It is true that Christianity is an extension of Judaism with some major changes in philosophy and doctrine, but those changes are so extreme that it requires another religion entirely. This whole change revolves around the person and diety of Jesus Christ.

For the Jew (religious Jew, not national), God is a single diety that has never appeared in human form, but has interacted with his chosen nation (Israel) through various times and in various ways as described through their Scriptures (the Old Testament for the Christians).

For the Christian, God is a single diety with a triune nature (complicated concept) that appeared in human form in Jesus Christ. The Christian also believes that God has interacted with his chosen nation (Israel) through various times and in various ways as described through the Old Testament.

But where they differ is the diety of Jesus. The Jew believes that Jesus was simply a man, though they divide on whether he was a prophet or a heretic. The Christian believes that he was fully man AND fully God, and since his time on earth, mankind is now required have faith in Jesus as the payment for the debt of their sins for salvation.

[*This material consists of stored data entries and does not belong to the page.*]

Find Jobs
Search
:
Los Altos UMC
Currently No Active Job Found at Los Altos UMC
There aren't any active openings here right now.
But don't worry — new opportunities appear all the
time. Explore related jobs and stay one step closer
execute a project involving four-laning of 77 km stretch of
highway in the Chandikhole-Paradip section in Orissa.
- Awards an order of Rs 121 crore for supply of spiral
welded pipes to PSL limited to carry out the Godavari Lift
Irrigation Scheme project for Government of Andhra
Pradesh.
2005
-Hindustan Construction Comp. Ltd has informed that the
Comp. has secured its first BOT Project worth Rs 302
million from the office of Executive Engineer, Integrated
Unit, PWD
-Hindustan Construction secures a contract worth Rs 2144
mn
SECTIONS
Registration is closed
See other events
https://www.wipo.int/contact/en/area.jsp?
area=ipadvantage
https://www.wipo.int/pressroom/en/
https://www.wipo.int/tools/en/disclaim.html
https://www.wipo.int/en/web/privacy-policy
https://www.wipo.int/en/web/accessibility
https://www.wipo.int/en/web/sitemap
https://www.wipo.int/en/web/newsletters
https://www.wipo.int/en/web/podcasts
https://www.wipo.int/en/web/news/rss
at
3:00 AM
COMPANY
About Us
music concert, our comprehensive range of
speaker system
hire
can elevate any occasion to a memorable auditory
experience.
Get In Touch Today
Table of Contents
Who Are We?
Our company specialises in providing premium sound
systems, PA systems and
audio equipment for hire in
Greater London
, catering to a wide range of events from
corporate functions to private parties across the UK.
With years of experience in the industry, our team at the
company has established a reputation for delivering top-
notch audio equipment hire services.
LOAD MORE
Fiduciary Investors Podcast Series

The Jew, seeing God as singular with no triune nature, view this as blasphemous and worthy of death (hence the crucifixion). They believe their salvation is through following the Law and seeking God's grace.

The Christian, seeing God as singular with a triune nature, view Jesus as the FULFILLMENT (or completion) of the Law, becoming the payment for the debt of their sin and the only way that anyone can reach salvation.

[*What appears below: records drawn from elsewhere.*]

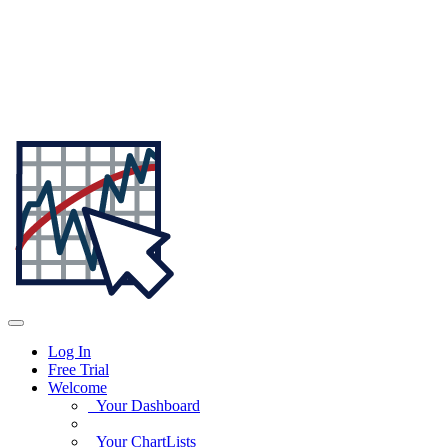
Log In
Free Trial
Welcome
Your Dashboard
Your ChartLists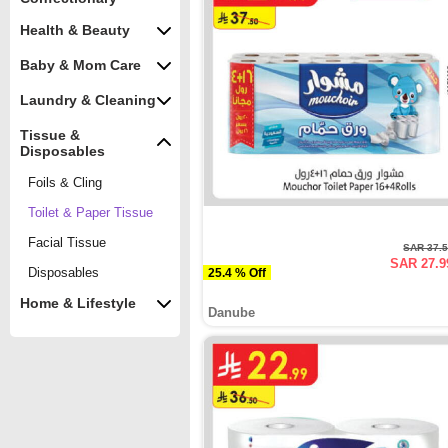
Health & Beauty
Baby & Mom Care
Laundry & Cleaning
Tissue &
Disposables
Foils & Cling
Toilet & Paper Tissue
Facial Tissue
SAR 37.
SAR 27.9
Disposables
25.4 % Off
Home & Lifestyle
Danube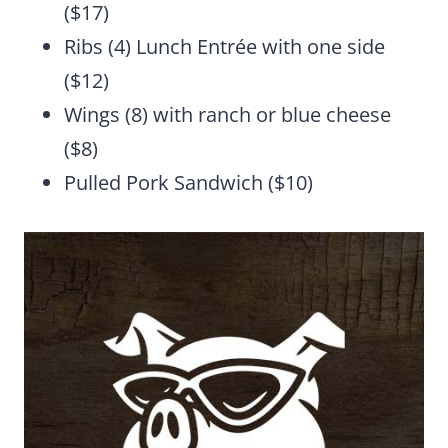
($17)
Ribs (4) Lunch Entrée with one side
($12)
Wings (8) with ranch or blue cheese
($8)
Pulled Pork Sandwich ($10)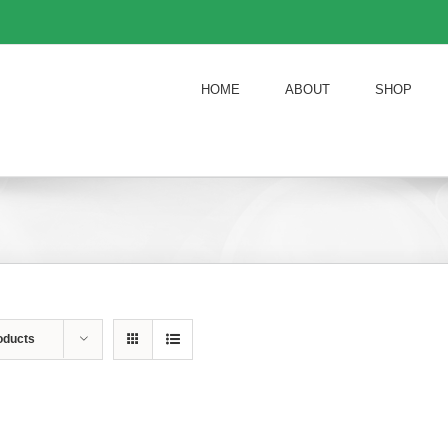
HOME
ABOUT
SHOP
oducts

Thus, the Jews see the Christians as hell-bound because they worship a human as God (the ultimate sin of blasphemy); while the Christians see the Jews as hell-bound because they have not accepted God in the flesh (the ultimate sin of rejection).

They share a common heritage and have many similarities, but in their basic doctrines, find it impossible to reach agreement.
Thank you for the excellent answers. You were able to answer questions posed about your faith without getting defensive and hostile, so I thank you for that as well.

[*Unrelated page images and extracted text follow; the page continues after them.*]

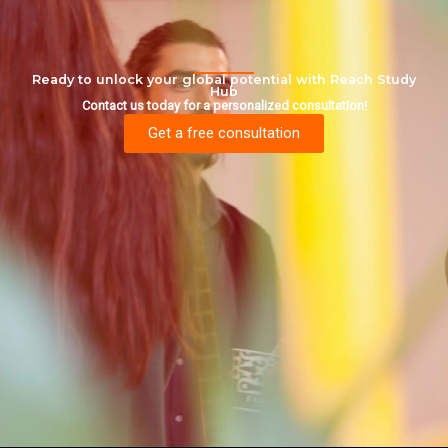
Ready to unlock your global potential with Reach Study
Hub
Contact us today for a personalized consultation!
Get a free consultation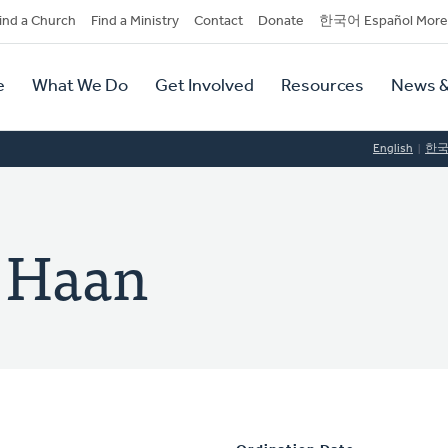
dary
ind a Church
Find a Ministry
Contact
Donate
한국어 Español More
y
tion
e
What We Do
Get Involved
Resources
News &
tion
English
한
e Haan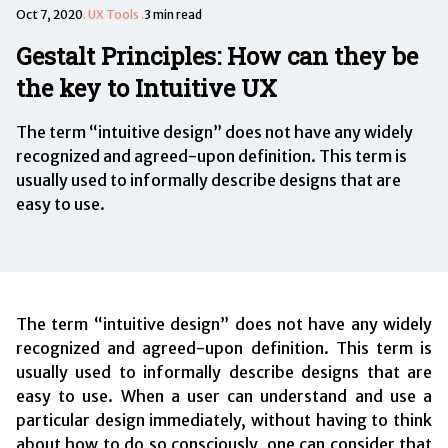
Oct 7, 2020
.
UX Tools
.
3 min read
Gestalt Principles: How can they be
the key to Intuitive UX
The term “intuitive design” does not have any widely
recognized and agreed-upon definition. This term is
usually used to informally describe designs that are
easy to use.
The term “intuitive design” does not have any widely
recognized and agreed-upon definition. This term is
usually used to informally describe designs that are
easy to use. When a user can understand and use a
particular design immediately, without having to think
about how to do so consciously, one can consider that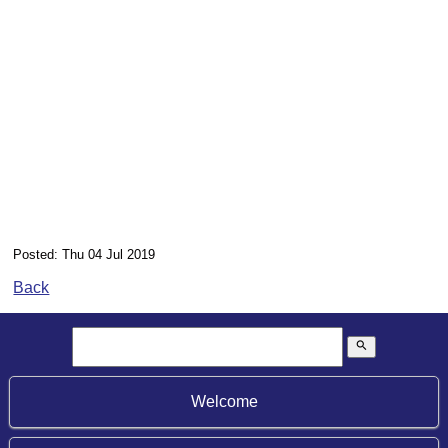
Posted: Thu 04 Jul 2019
Back
search
Welcome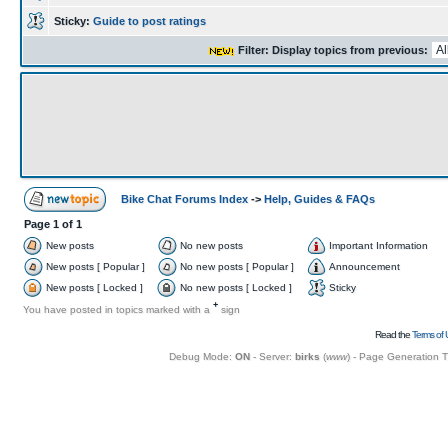
Sticky:
Guide to post ratings
Filter: Display topics from previous:
Bike Chat Forums Index
->
Help, Guides & FAQs
Page
1
of
1
New posts
No new posts
Important Information
New posts [ Popular ]
No new posts [ Popular ]
Announcement
New posts [ Locked ]
No new posts [ Locked ]
Sticky
+
You have posted in topics marked with a
sign
Read the
Terms of 
Debug Mode:
ON
- Server:
birks
(
www
) - Page Generation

One more question, if I could, since you're a knowedgable source. How do you reconcile the differences between the way God is presented in the OT to the way he is presented in the NT? You mention that the way God is presented in the NT led to such radical differences between the two faiths that they had to separate. Also the fact that God in the OT is seen as more willing to punish his followers then the more love-focused God of the NT. Did God change His mind?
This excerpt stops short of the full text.